The gap in life expectancy between whites and blacks in America has narrowed, reaching the lowest point ever recorded, a new study shows.
White men and women born in the United States can still expect to outlive black men and women by about three to five years. But the new report shows that from 2003 to 2008, the gap declined by roughly a year for both men and women.
The chasm in life expectancy between blacks and whites, though historically a large one, has steadily decreased over the last two decades. Much of the narrowing has come from faster declines in mortality rates among blacks for things like heart disease, homicide and H.I.V. infection. But the new study also reveals a less encouraging reason for the tightening of the gap: a spike in the rate of drug-related deaths among whites.

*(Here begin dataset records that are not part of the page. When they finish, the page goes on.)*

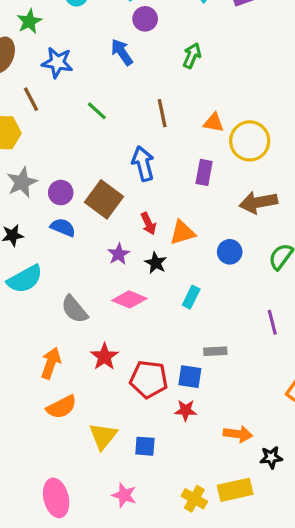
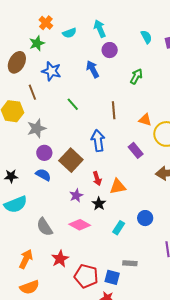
purple rectangle: (204, 172) -> (136, 150), turned -56
gray star: (22, 182) -> (37, 128), moved
blue circle: (230, 252) -> (145, 218), moved

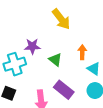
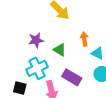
cyan cross: (15, 64) -> (37, 68), moved

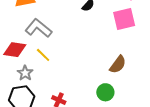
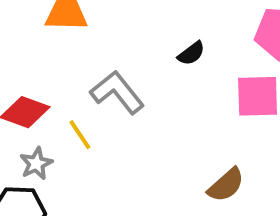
gray L-shape: (39, 28) -> (117, 92), moved

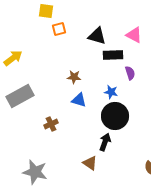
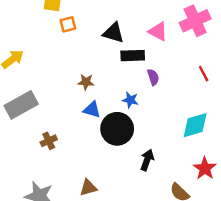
black circle: (115, 116) -> (117, 129), moved
brown cross: (51, 124) -> (49, 141), moved
black arrow: (105, 142) -> (147, 160), moved
brown triangle: (90, 163) -> (88, 188), moved, turned -49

Over all, the new study found that from 2003 to 2008, the difference in life expectancy between black and white men shrank from 6.5 to 5.4 years, with black men expected to live 70.8 years, compared with 76.2 years for non-Hispanic white men. For white and black women, the gap slimmed from a nearly five-year difference to a 3.7-year difference, with black women born in America now expected to live about 77.5 years, compared with 81.2 years for non-Hispanic white women.
Though the decline began in 1993, the authors of the new report, which was published in The Journal of the American Medical Association, said they were surprised by the quick pace of narrowing between 2003 and 2008. They calculated that faster declines in the rate at which blacks were dying from H.I.V. compared with whites, for example, were responsible for about 15 percent of the change in the life expectancy gap between black and white men, and about 8 percent of the decline between black and white women. Changes in outcomes for heart disease, meanwhile, were responsible for roughly 15 percent of the decrease in the racial gap among men, and about 29 percent of the change among women.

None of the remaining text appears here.